= Kalahari Meerkat Project =

Biology research project

The Kalahari Meerkat Project, or KMP, is a long term research project focused on studying the evolutionary causes and ecological consequences of cooperative behaviors in meerkats. The secondary aims of the project are to determine what factors affect the reproductive success of the meerkats and what behavioral and physiological mechanisms control both reproduction and cooperative behavior. The project is also working on monitoring overall plant and animal populations within the reserve and work with the nearby community of Van Zylsrus in the areas of conservation and sustainable use of resources.

Situated at the Kuruman River Reserve in Northern Cape, South Africa, close to the border to Botswana, the project is jointly funded by Cambridge University and the Kalahari Research Trust.

==History==
The project was founded in the early nineties by researchers (Prof. Tim Clutton-Brock) at Cambridge University. It was originally based on the Kgalagadi Transfrontier Park, but in 1993 moved to the Kuruman River Reserve, an area spanning approximately twenty square miles of semi-arid area of the Kalahari Desert on either side of the mostly dry Kuruman River. The reserve consists primarily of sparsely vegetated fossil dunes that flatten out near the river, which is usually dry. The project is now part of the university's "Large Animal Research Group" headed by Tim Clutton-Brock, FRS, who has headed the Meerkat project since 1993.

==Staff==
The project usually has 10–15 volunteers who form the main meerkat project staff. They are supervised by a Field Coordinator and a Field Manager. Volunteers come from all over the world and the project is regularly hiring volunteers (see http://www.kalahari-meerkats.com/index.php?id=volunteers). In addition to the core researchers, Earthwatch volunteers aid in collecting research data after being partnered with a staff researcher. There is also usually a South African technician responsible for project logistics, 6–8 post-graduate interns from Europe or South Africa, and a number of doctorate and independent researchers carrying out their own research in the area. There are rarely fewer than 10 people working in the project area at any given time.

The principal investigators of the project are Prof. Tim Clutton-Brock, Professor of Animal Ecology at the University of Cambridge, and Prof. Marta Manser, Professor of Animal Behavior at the University of Zurich.

==Subjects==
The KMP study encompasses 16 groups of meerkats, with six living exclusively on the reserve and the rest having ranges that extend into the surrounding farmland. Most members of the groups are familiar enough with the human researchers that they are undisturbed by their presence and are relatively easy to touch and collect samples from. Extremely accurate life history records are kept for each meerkat in the study populations, including the recording of births, deaths, pregnancies, lactation and oestrus cycles, changes in social status and group affiliation, and any abnormal behaviors or activities.

The project team offers film crews and wildlife photographers the chance to film the habituated groups of meerkats at the reserve. The KMP meerkats have been the subjects of several documentary programs, including:
- Meerkat Manor, a popular Animal Planet docu-drama series focused mostly on The Whiskers, one of the long-term study groups
- Ella, A Meerkat's Tale, a 2005 one-hour special from Oxford Scientific Films that follows the life of one young female that breaks the rules and has pups despite being a subordinate female
- Meerkats, a 2003 Nigel Marven film
- "Life of Mammals", a 2002 episode for Sir David Attenborough's series on BBC
- "Walking with Meerkats: Meerkat Madness", a 2001 30-minute National Geographic special produced by Big Wave TV that focuses on the Lazuli research group The title may refer to the BBC production Walking with Dinosaurs and its sister shows Walking with Beasts and Walking with Monsters.

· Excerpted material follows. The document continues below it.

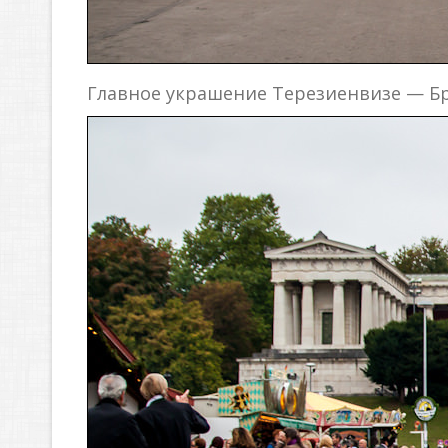
Главное украшение Терезиенвизе — Бр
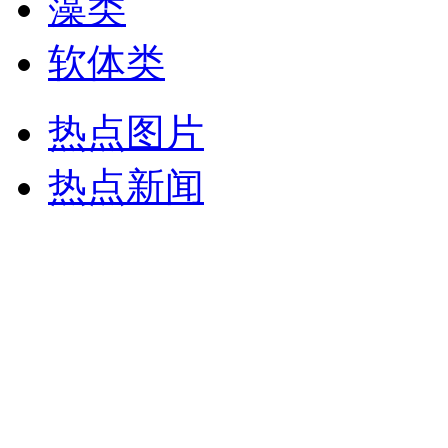
藻类
软体类
热点图片
热点新闻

In May 2010, Lapland Studio announced it was releasing a video game entitled Lead the Meerkats for the Nintendo Wii and would be donating proceeds from copies sold on the first day to the project. Clutton-Brock and Evi Bauer, president of the Friends of the Kalahari Meerkat Project, expressed excitement over the games release as a way to educate people about meerkats through a fairly realistic game.

==Friends of the Kalahari Meerkat Project==
"Friends of the Kalahari Meerkat Project" is a legally independent, but functionally integrated, sponsoring organization of the project that was founded in Switzerland on 23 November 2007. Through this website, the Kalahari Meerkat Project releases information about the meerkats, including life history updates for all of the individual meerkats and the meerkat groups being studied, updates on the current groups, historical information on lost groups, and basic information about meerkats. The project uploads its own photographs and video footage of the meerkats, available for viewing for free.

In April 2008, the site began selling "Friends" packages to offer a way to support the project. The Friends package includes additional project information not published on the site, as well as detailed information comparing the actual project meerkats to their counterparts in Meerkat Manor. On 8 June 2008, the site was expanded to include a virtual store, powered by Zazzle, through which the project offers a variety of custom meerkat items. Proceeds from the items go to support the project and the Friends program.